2025年12月26日
タイの首都バンコク近郊で11月下旬から12月上旬にかけて開催された「第42回タイランド・インターナショナル・モーターエキスポ2025」において、タイ自動車市場の地殻変動が浮き彫りとなった。急速なBEV(電気自動車)化を進めてきた同国だが、11月に発生した南部での「300年に一度」の記録的豪雨が、消費者の意識に大きな変化をもたらしている。

洪水被害で露呈したBEVの「脆弱性」
今回の豪雨では、都市部でも多数の車両が水没被害に遭った。注目されているのは、被災後の「再生の可否」だ。内燃機関(ICE)車であれば、浸水の程度によっては洗浄や部品交換で修理可能なケースもあるが、床下に大型バッテリーを積むBEVは、浸水が即「全損」につながるリスクが高い。
現地の自動車保険業界からは、BEVの損害率悪化に伴う保険金の支払い増に悲鳴が上がっており、来年以降の保険料高騰や引き受け拒否を懸念する声も出ている。こうした状況を受け、タイ国内では「わが国の環境でBEVは現実的なのか」という懐疑的な見方が急速に広がっている。
日系シェアに下げ止まりの兆し、カギは「ハイブリッド」
2025年1月〜10月の累計新車販売データでは、日系ブランドのシェアは61.3%と、前年比で3.5ポイント低下した。しかし、これは中国系ブランドの攻勢だけが理由ではない。

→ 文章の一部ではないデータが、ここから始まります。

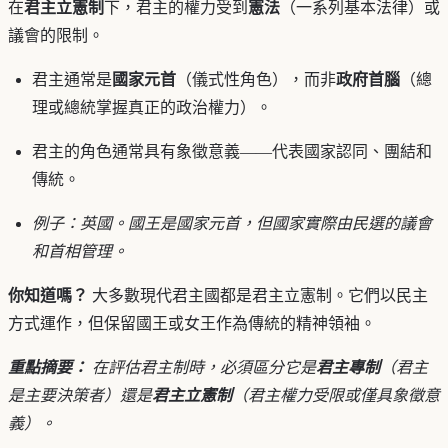
在
君主立憲制
下，君主的權力受到
憲法
（一系列基本法律）或
議會的限制。
君主通常是
國家元首
（儀式性角色），而非
政府首腦
（總
理或總統掌握真正的政治權力）。
君主的角色通常具有象徵意義——代表國家認同、團結和
傳統。
例子：英國。國王是國家元首，但國家實際由民選的議會
和首相管理。
你知道嗎？
大多數現代君主國都是君主立憲制。它們以民主
方式運作，但保留國王或女王作為傳統的精神領袖。
重點摘要：
在評估君主制時，必須區分它是
君主專制
（君主
是主要決策者）還是
君主立憲制
（君主權力受限或僅具象徵意
義）。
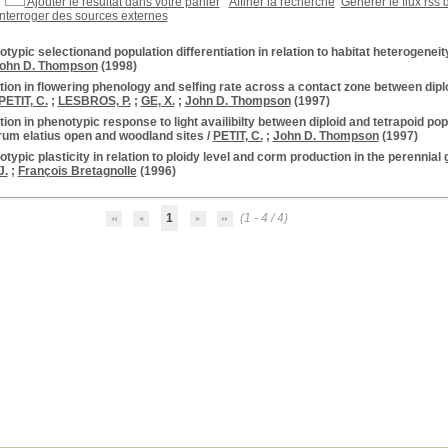
Ajouter le résultat dans votre panier
Affiner la recherche
Générer le flux rss 
Interroger des sources externes
typic selectionand population differentiation in relation to habitat heterogene
ohn D. Thompson
(1998)
tion in flowering phenology and selfing rate across a contact zone between dipl
PETIT, C.
;
LESBROS, P.
;
GE, X.
;
John D. Thompson
(1997)
tion in phenotypic response to light availibilty between diploid and tetrapoid po
um elatius open and woodland sites
/
PETIT, C.
;
John D. Thompson
(1997)
typic plasticity in relation to ploidy level and corm production in the perennia
J.
;
François Bretagnolle
(1996)
1
(1 - 4 / 4)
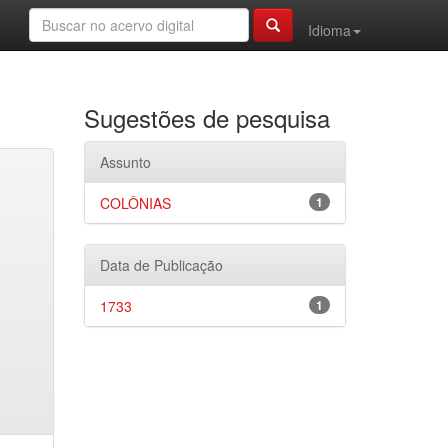
Idioma
Sugestões de pesquisa
Assunto
COLÔNIAS
1
Data de Publicação
1733
1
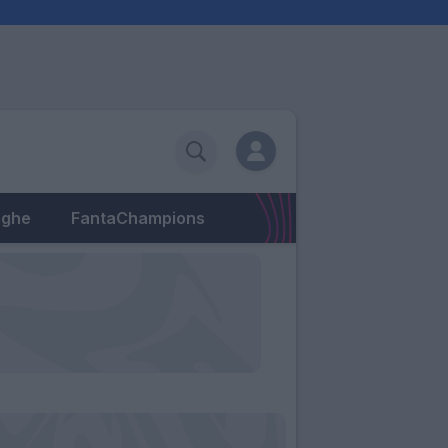
eghe
FantaChampions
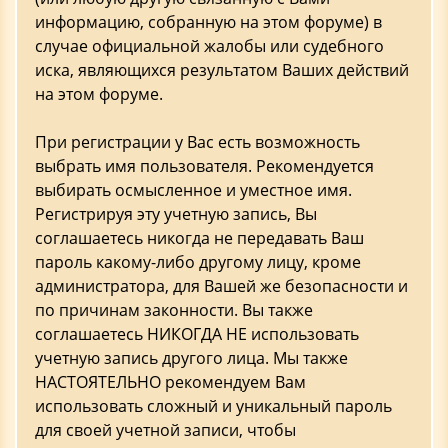
информацию, собранную на этом форуме) в
случае официальной жалобы или судебного
иска, являющихся результатом Ваших действий
на этом форуме.
При регистрации у Вас есть возможность
выбрать имя пользователя. Рекомендуется
выбирать осмысленное и уместное имя.
Регистрируя эту учетную запись, Вы
соглашаетесь никогда не передавать Ваш
пароль какому-либо другому лицу, кроме
администратора, для Вашей же безопасности и
по причинам законности. Вы также
соглашаетесь НИКОГДА НЕ использовать
учетную запись другого лица. Мы также
НАСТОЯТЕЛЬНО рекомендуем Вам
использовать сложный и уникальный пароль
для своей учетной записи, чтобы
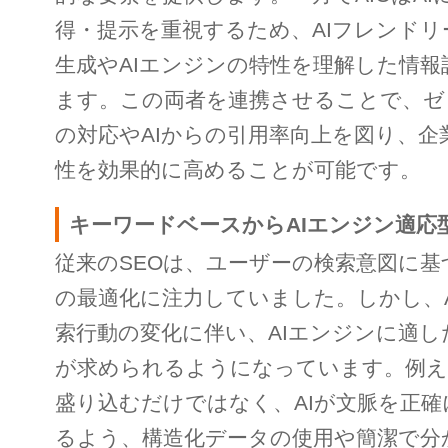
得・提示を重視するため、AIフレンド
生成やAIエンジンの特性を理解した情報
ます。この両者を連携させることで、ゼ
の対応やAIからの引用率向上を図り、企
性を効果的に高めることが可能です。
キーワードベースからAIエンジン適応
従来のSEOは、ユーザーの検索意図に
の最適化に注力していました。しかし、
索行動の変化に伴い、AIエンジンに適
が求められるようになっています。例え
盛り込むだけではなく、AIが文脈を正
るよう、構造化データの使用や簡潔で分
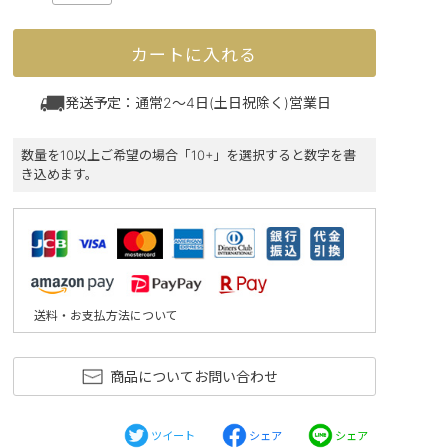
カートに入れる
発送予定：通常2～4日(土日祝除く)営業日
数量を10以上ご希望の場合「10+」を選択すると数字を書
き込めます。
送料・お支払方法について
商品についてお問い合わせ
ツイート
シェア
シェア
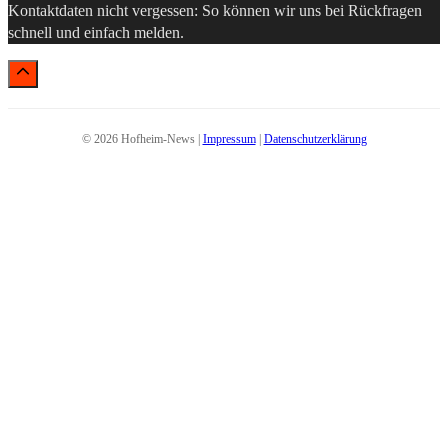
Kontaktdaten nicht vergessen: So können wir uns bei Rückfragen
schnell und einfach melden.
© 2026 Hofheim-News |
Impressum
|
Datenschutzerklärung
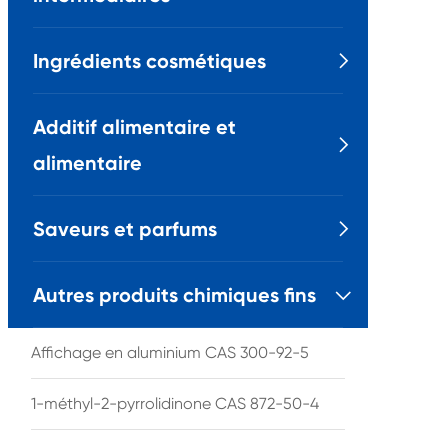
Ingrédients cosmétiques

Additif alimentaire et

alimentaire
Saveurs et parfums

Autres produits chimiques fins

Affichage en aluminium CAS 300-92-5
1-méthyl-2-pyrrolidinone CAS 872-50-4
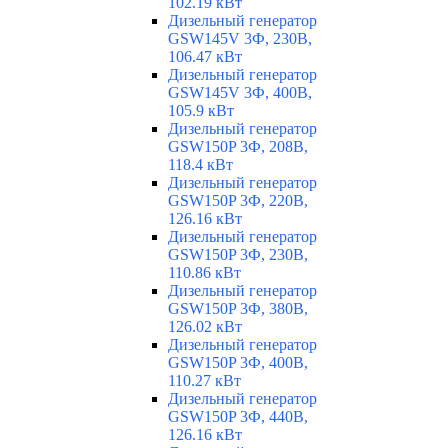
102.19 кВт
Дизельный генератор
GSW145V 3Ф, 230В,
106.47 кВт
Дизельный генератор
GSW145V 3Ф, 400В,
105.9 кВт
Дизельный генератор
GSW150P 3Ф, 208В,
118.4 кВт
Дизельный генератор
GSW150P 3Ф, 220В,
126.16 кВт
Дизельный генератор
GSW150P 3Ф, 230В,
110.86 кВт
Дизельный генератор
GSW150P 3Ф, 380В,
126.02 кВт
Дизельный генератор
GSW150P 3Ф, 400В,
110.27 кВт
Дизельный генератор
GSW150P 3Ф, 440В,
126.16 кВт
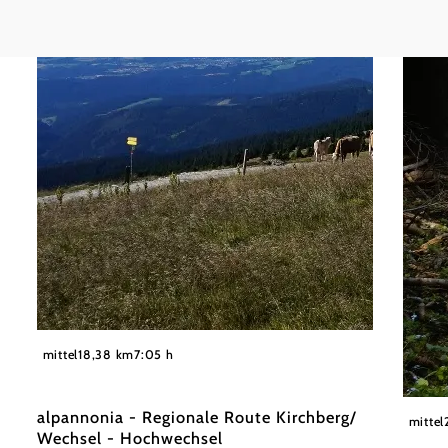
©
Tourismusverband Südburgenland
mittel
18,38 km
7:05 h
alpannonia - Regionale Route Kirchberg/
Wiener
mittel
Wechsel - Hochwechsel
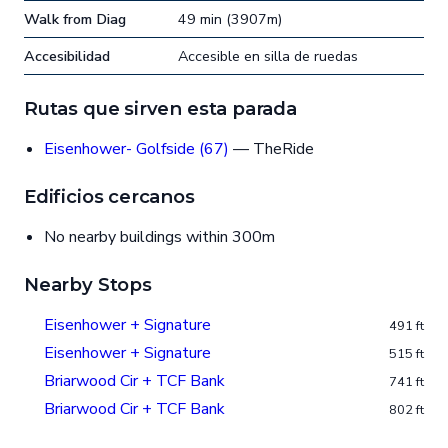
Walk from Diag
49 min (3907m)
Accesibilidad
Accesible en silla de ruedas
Rutas que sirven esta parada
Eisenhower- Golfside (67)
— TheRide
Edificios cercanos
No nearby buildings within 300m
Nearby Stops
Eisenhower + Signature
491 ft
Eisenhower + Signature
515 ft
Briarwood Cir + TCF Bank
741 ft
Briarwood Cir + TCF Bank
802 ft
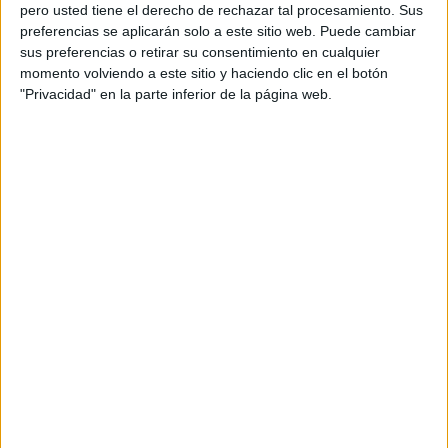
pero usted tiene el derecho de rechazar tal procesamiento. Sus
preferencias se aplicarán solo a este sitio web. Puede cambiar
sus preferencias o retirar su consentimiento en cualquier
momento volviendo a este sitio y haciendo clic en el botón
Acerca de orientacionandujar
"Privacidad" en la parte inferior de la página web.
Orientación Andújar no es solo un blog, es la apuesta
personal de dos profesores Ginés y Maribel, que
además de ser pareja, son los encargados de los
contenidos que encontramos dentro del blog y en el
cual, vuelcan la mayor parte del tiempo, que sus tareas
como docentes, y voluntarios en sus meses de verano
les permite.
DEJA UNA RESPUESTA
Tu dirección de correo electrónico no será
publicada.
Los campos obligatorios están marcados
con
*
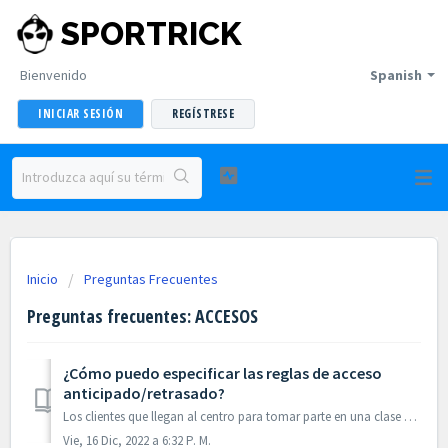
SPORTRICK
Bienvenido
Spanish
INICIAR SESIÓN
REGÍSTRESE
Inicio
Preguntas Frecuentes
Preguntas frecuentes: ACCESOS
¿Cómo puedo especificar las reglas de acceso
anticipado/retrasado?
Los clientes que llegan al centro para tomar parte en una clase o disfrutar de un servicio suelen efectuar el acceso con algunos minutos de antelación o a...
Vie, 16 Dic, 2022 a 6:32 P. M.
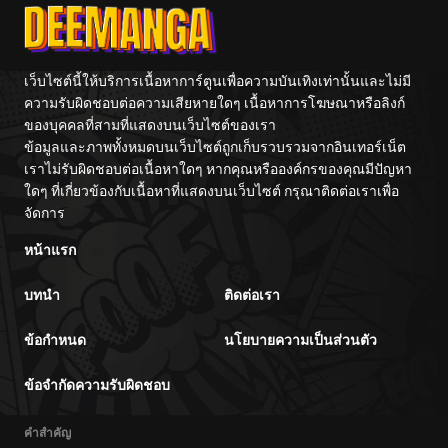
เว็บไซต์นี้ให้บริการเนื้อหาการ์ตูนเพื่อความบันเทิงเท่านั้นและไม่มี
ความรับผิดชอบต่อความเสียหายใดๆ เนื้อหาการโฆษณาหรือลิงก์
ของบุคคลที่สามที่แสดงบนเว็บไซต์ของเรา
ข้อมูลและภาพทั้งหมดบนเว็บไซต์ถูกเก็บรวบรวมจากอินเทอร์เน็ต
เราไม่รับผิดชอบต่อเนื้อหาใดๆ หากคุณหรือองค์กรของคุณมีปัญหา
ใดๆ ที่เกี่ยวข้องกับเนื้อหาที่แสดงบนเว็บไซต์ กรุณาติดต่อเราเพื่อ
จัดการ
หน้าแรก
บทนำ
ติดต่อเรา
ข้อกำหนด
นโยบายความเป็นส่วนตัว
ข้อจำกัดความรับผิดชอบ
คำสำคัญ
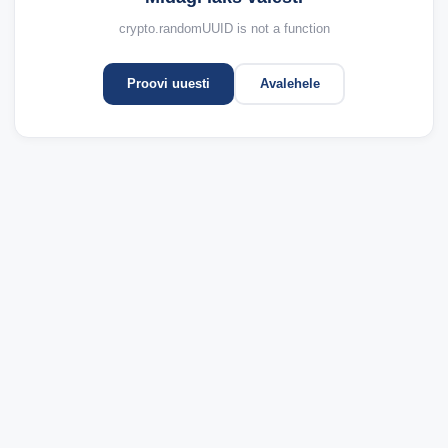
crypto.randomUUID is not a function
Proovi uuesti
Avalehele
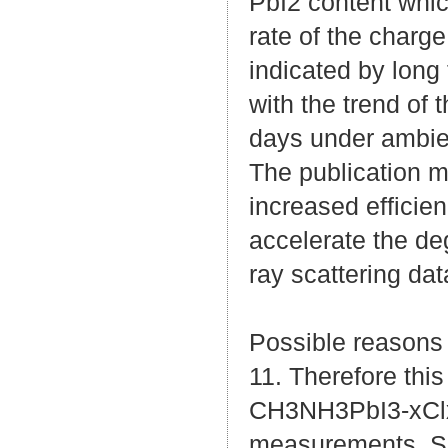
PbI2 content whic
rate of the charge 
indicated by long
with the trend of 
days under ambien
The publication m
increased efficien
accelerate the de
ray scattering d
Possible reasons 
11. Therefore this
CH3NH3PbI3-xClx f
measurements. Sp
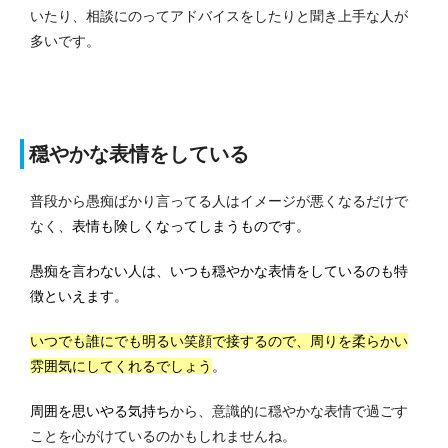
いたり、相談にのってアドバイスをしたりと聞き上手な人が
多いです。
穏やかな表情をしている
普段から愚痴ばかり言ってる人はイメージが悪くなるだけで
なく、
表情も険しくなってしまうものです。
愚痴を言わない人は、いつも穏やかな表情をしているのも特
徴といえます。
いつでも誰にでも明るい笑顔で接するので、周りを柔らかい
雰囲気にしてくれるでしょう
。
周囲を思いやる気持ち
から、意識的に穏やかな表情で過ごす
ことを心がけているのかもしれませんね。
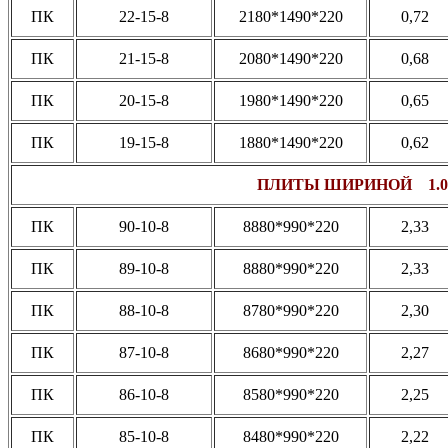
ПК
22-15-8
2180*1490*220
0,72
ПК
21-15-8
2080*1490*220
0,68
ПК
20-15-8
1980*1490*220
0,65
ПК
19-15-8
1880*1490*220
0,62
ПЛИТЫ ШИРИНОЙ 1.0
ПК
90-10-8
8880*990*220
2,33
ПК
89-10-8
8880*990*220
2,33
ПК
88-10-8
8780*990*220
2,30
ПК
87-10-8
8680*990*220
2,27
ПК
86-10-8
8580*990*220
2,25
ПК
85-10-8
8480*990*220
2,22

シェア低下の主な要因の一つは、日系大手・三菱自動車の主力モデル「エクスパンダー」シリーズがモデル末期の端境期にあったこととされる。同社は今回のモーターエキスポで改良新型「エクスパンダークロスHEV」を発表。洪水時でも安心感のある高い地上高と、信頼性の高いハイブリッドシステム(HEV)を組み合わせたモデルは、来場者の強い関心を集めている。
市場は「現実的な電動化」へ回帰か
モーターエキスポの予約状況では、依然としてBEVが過半数を占めるものの、トヨタの「ヤリス・クロス」など日系のハイブリッド車が人気車種トップ5に名を連ねるなど、実用性を重視する層の支持は根強い。
深刻な洪水被害と、それに伴うインフラ・保険リスクの露呈により、タイの自動車市場は「一辺倒のBEV化」から、信頼性と環境性能を両立した「ハイブリッド車」を見直す、より現実的なフェーズへと移行しつつある。